Иногда Куприны ненадолго расставались: выкроив деньги из скудного семейного бюджета, отказывая себе во всем, Елизавета Морицовна отправляла Александра Ивановича на юг – отдохнуть. Оттуда он писал ей ежедневно.

«Что-то Вы издали мне кажетесь не такой бякой, какой вблизи, мадам»; «Как я благодарю тебя, Лизонька, за то, что ты часто мне пишешь письма – этого раньше не бывало – должно быть, ты с годами стала умнее»; «Сам не знаю, почему я так часто и нежно думаю о тебе...»

Терпение Елизаветы Морицовны, казалось, было безграничным. Несмотря на преклонные годы, Куприн по-прежнему, как в молодости, восторгался женщинами, посвящал им стихи и время от времени исчезал из дома. Пил горькую... От одной рюмки водки, по замечанию знавших его, нарывался на ссору чуть ли не со всяким, кто попадался ему под руку.

...29 мая 1937 года с Северного вокзала Парижа отошел поезд. Среди пассажиров находились старичок с корзинкой, в которой свернулся любимый кот Ю-ю, и немолодая худенькая женщина. Это были Куприн и его Елизавета Морицовна. Их загородная прогулка (именно так преподнесли поездку Александру Ивановичу, дабы не волновать писателя) растянулась надвое суток и закончилась на Белорусском вокзале Москвы. Куприн знал, конечно, что скоро вернется на родину, но когда именно они покинут Францию, Елизавета Морицовна держала в секрете. Жить ему оставалось год с небольшим...
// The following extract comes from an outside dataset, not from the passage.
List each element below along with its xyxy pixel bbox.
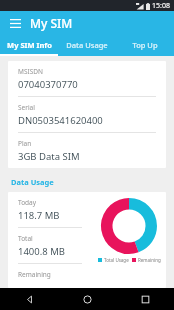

« Елизавета Морицовна Куприна увезла на родину своего больного старого мужа, – писала Н. А. Тэффи. – Она выбилась из сил, изыскивая средства спасти его от безысходной нищеты... Всеми уважаемый, всеми без исключения любимый, знаменитейший русский писатель не мог больше работать, потому что был очень, очень болен, и все об этом знали».

В июле 1938 года Елизавета Морицовна писала дочери в Париж:

«Ничего радостного о папе, к сожалению, сообщить не могу: у него рак пищевода!»

Однажды, заболев в молодости, Куприн сказал, что, умирая, хотел бы, чтобы любящая рука держала его руку до конца. Его желание исполнилось. Жена, в который уж раз превратившись в сиделку, не отходила от него день и ночь...

Елизавете Морицовне Бог дал еще четыре года жизни. Она покончила с собой в разгар войны, во время Ленинградской блокады, до последнего дня трудясь над тем, чтобы в полной мере донести российским читателям творческое наследие мужа... Как точно подметила Н. Тэффи, «спасать – было ее призвание».

Супруги Куприны покоятся на Волковом кладбище, и очень часто на их могиле можно увидеть нарциссы – цветы, которые так любил писатель и самолично сажал в своем садике в Гатчине.